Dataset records
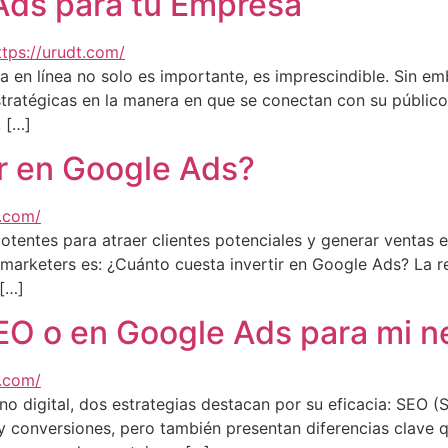
ds para tu Empresa
ia en línea no solo es importante, es imprescindible. Sin e
stratégicas en la manera en que se conectan con su público
 […]
ir en Google Ads?
tentes para atraer clientes potenciales y generar ventas e
arketers es: ¿Cuánto cuesta invertir en Google Ads? La r
 […]
SEO o en Google Ads para mi 
rno digital, dos estrategias destacan por su eficacia: SEO 
 y conversiones, pero también presentan diferencias clave 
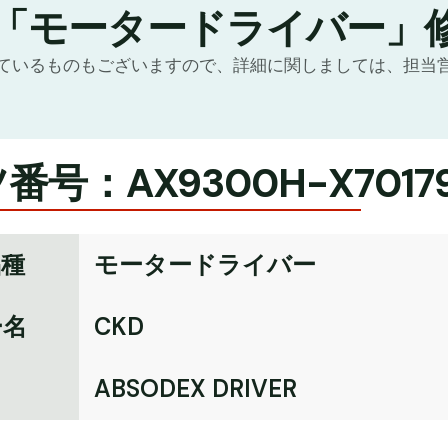
の「モータードライバー」
ているものもございますので、詳細に関しましては、担当
番号：AX9300H-X7017
品種
モータードライバー
ー名
CKD
名
ABSODEX DRIVER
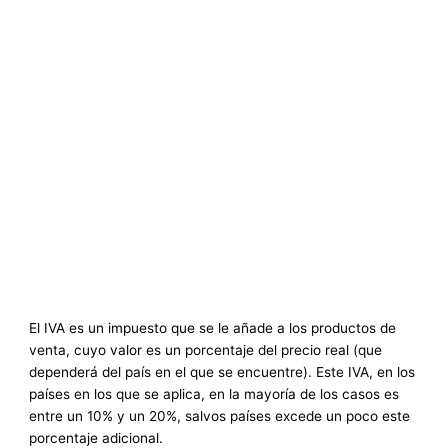
El IVA es un impuesto que se le añade a los productos de
venta, cuyo valor es un porcentaje del precio real (que
dependerá del país en el que se encuentre). Este IVA, en los
países en los que se aplica, en la mayoría de los casos es
entre un 10% y un 20%, salvos países excede un poco este
porcentaje adicional.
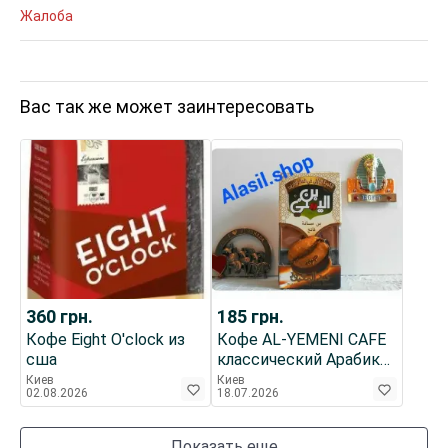
Жалоба
Вас так же может заинтересовать
360
грн.
185
грн.
Кофе Eight О'clock из
Кофе AL-YEMENI CAFE
сша
классический Арабика,
легкой обжарки 50gm
Киев
Киев
02.08.2026
18.07.2026
Показать еще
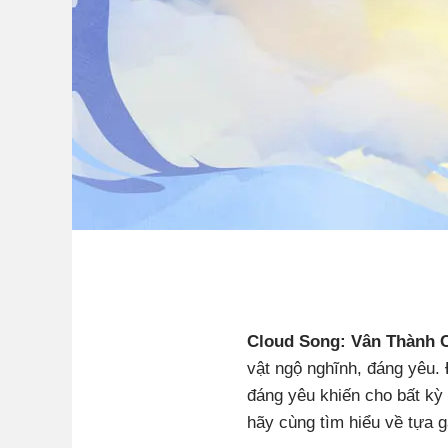
Cloud Song: Vân Thành 
vật ngộ nghĩnh, đáng yêu. 
đáng yêu khiến cho bất kỳ 
hãy cùng tìm hiểu về tựa 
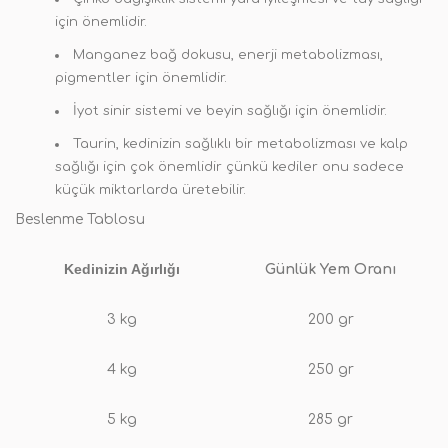
için önemlidir.
Manganez bağ dokusu, enerji metabolizması,
pigmentler için önemlidir.
İyot sinir sistemi ve beyin sağlığı için önemlidir.
Taurin, kedinizin sağlıklı bir metabolizması ve kalp
sağlığı için çok önemlidir çünkü kediler onu sadece
küçük miktarlarda üretebilir.
Beslenme Tablosu
Kedinizin Ağırlığı
Günlük Yem Oranı
3 kg
200 gr
4 kg
250 gr
5 kg
285 gr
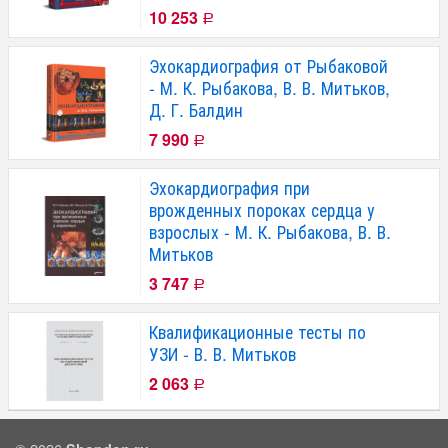
10 253
Р
Эхокардиография от Рыбаковой
- М. К. Рыбакова, В. В. Митьков,
Д. Г. Балдин
7 990
Р
Эхокардиография при
врожденных пороках сердца у
взрослых - М. К. Рыбакова, В. В.
Митьков
3 747
Р
Квалификационные тесты по
УЗИ - В. В. Митьков
2 063
Р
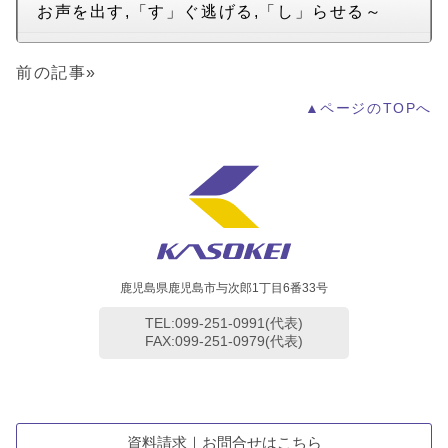
お声を出す,「す」ぐ逃げる,「し」らせる～
前の記事»
▲ページのTOPへ
鹿児島県鹿児島市与次郎1丁目6番33号
TEL:099-251-0991(代表)
FAX:099-251-0979(代表)
資料請求｜お問合せはこちら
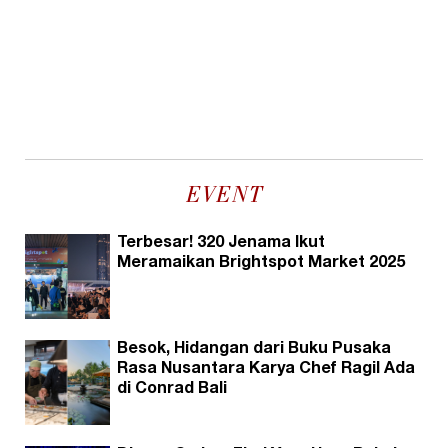
EVENT
Terbesar! 320 Jenama Ikut
Meramaikan Brightspot Market 2025
Besok, Hidangan dari Buku Pusaka
Rasa Nusantara Karya Chef Ragil Ada
di Conrad Bali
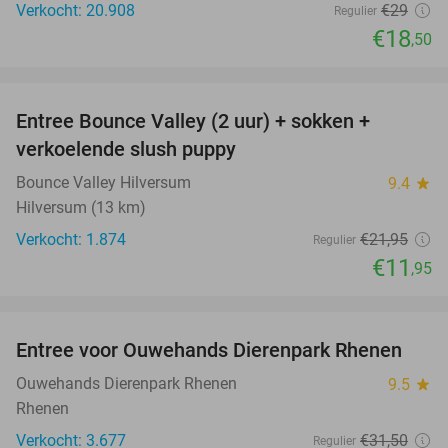
Verkocht: 20.908
€29
Regulier
€18
,50
favorite_border
Entree Bounce Valley (2 uur) + sokken +
46%
verkoelende slush puppy
Bounce Valley Hilversum
9.4
star
Hilversum (13 km)
Verkocht: 1.874
€21
,95
Regulier
€11
,95
favorite_border
Entree voor Ouwehands Dierenpark Rhenen
19%
Ouwehands Dierenpark Rhenen
9.5
star
Rhenen
Verkocht: 3.677
€31
,50
Regulier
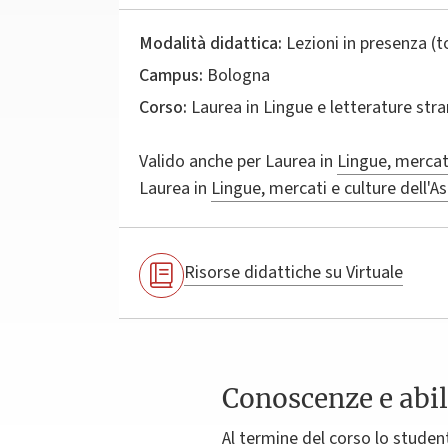
Modalità didattica:
Lezioni in presenza (
Campus:
Bologna
Corso:
Laurea in
Lingue e letterature stra
Valido anche per
Laurea in
Lingue, mercati
Laurea in
Lingue, mercati e culture dell'As
Risorse didattiche su Virtuale
Conoscenze e abil
Al termine del corso lo studen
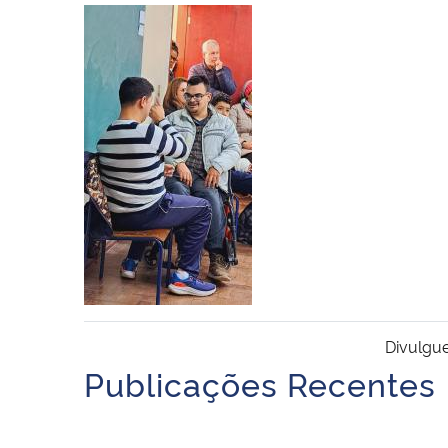
Divulgue
Publicações Recentes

What you have to do
An exact copy of the data is required, with the pictures excluded.

Reply to the exercise
ds para tu Empresa
ia en línea no solo es importante, es imprescindible. Sin e
stratégicas en la manera en que se conectan con su público
 […]
ir en Google Ads?
tentes para atraer clientes potenciales y generar ventas e
arketers es: ¿Cuánto cuesta invertir en Google Ads? La r
 […]
SEO o en Google Ads para mi 
rno digital, dos estrategias destacan por su eficacia: SEO 
 y conversiones, pero también presentan diferencias clave 
の「モータードライバー」
ているものもございますので、詳細に関しましては、担当
番号：AX9300H-X7017
品種
モータードライバー
ー名
CKD
名
ABSODEX DRIVER
El IVA es un impuesto que se le añade a los productos de
venta, cuyo valor es un porcentaje del precio real (que
dependerá del país en el que se encuentre). Este IVA, en los
países en los que se aplica, en la mayoría de los casos es
entre un 10% y un 20%, salvos países excede un poco este
porcentaje adicional.
Жалоба
Вас так же может заинтересовать
360
грн.
185
грн.
Кофе Eight О'clock из
Кофе AL-YEMENI CAFE
сша
классический Арабика,
легкой обжарки 50gm
Киев
Киев
02.08.2026
18.07.2026
Показать еще
Cloud Song: Vân Thành 
vật ngộ nghĩnh, đáng yêu. 
đáng yêu khiến cho bất kỳ 
hãy cùng tìm hiểu về tựa 
için önemlidir.
Manganez bağ dokusu, enerji metabolizması,
pigmentler için önemlidir.
İyot sinir sistemi ve beyin sağlığı için önemlidir.
Taurin, kedinizin sağlıklı bir metabolizması ve kalp
sağlığı için çok önemlidir çünkü kediler onu sadece
küçük miktarlarda üretebilir.
Beslenme Tablosu
Kedinizin Ağırlığı
Günlük Yem Oranı
3 kg
200 gr
4 kg
250 gr
5 kg
285 gr
10 253
Р
Эхокардиография от Рыбаковой
- М. К. Рыбакова, В. В. Митьков,
Д. Г. Балдин
7 990
Р
Эхокардиография при
врожденных пороках сердца у
взрослых - М. К. Рыбакова, В. В.
Митьков
3 747
Р
Квалификационные тесты по
УЗИ - В. В. Митьков
2 063
Р
お声を出す,「す」ぐ逃げる,「し」らせる～
前の記事»
▲ページのTOPへ
鹿児島県鹿児島市与次郎1丁目6番33号
TEL:099-251-0991(代表)
FAX:099-251-0979(代表)
資料請求｜お問合せはこちら
EVENT
Terbesar! 320 Jenama Ikut
Meramaikan Brightspot Market 2025
Besok, Hidangan dari Buku Pusaka
Rasa Nusantara Karya Chef Ragil Ada
di Conrad Bali
Verkocht: 20.908
€29
Regulier
€18
,50
favorite_border
Entree Bounce Valley (2 uur) + sokken +
46%
verkoelende slush puppy
Bounce Valley Hilversum
9.4
star
Hilversum (13 km)
Verkocht: 1.874
€21
,95
Regulier
€11
,95
favorite_border
Entree voor Ouwehands Dierenpark Rhenen
19%
Ouwehands Dierenpark Rhenen
9.5
star
Rhenen
Verkocht: 3.677
€31
,50
Regulier
Modalità didattica:
Lezioni in presenza (
Campus:
Bologna
Corso:
Laurea in
Lingue e letterature stra
Valido anche per
Laurea in
Lingue, mercati
Laurea in
Lingue, mercati e culture dell'As
Risorse didattiche su Virtuale
Conoscenze e abil
Al termine del corso lo studen
Divulgue
Publicações Recentes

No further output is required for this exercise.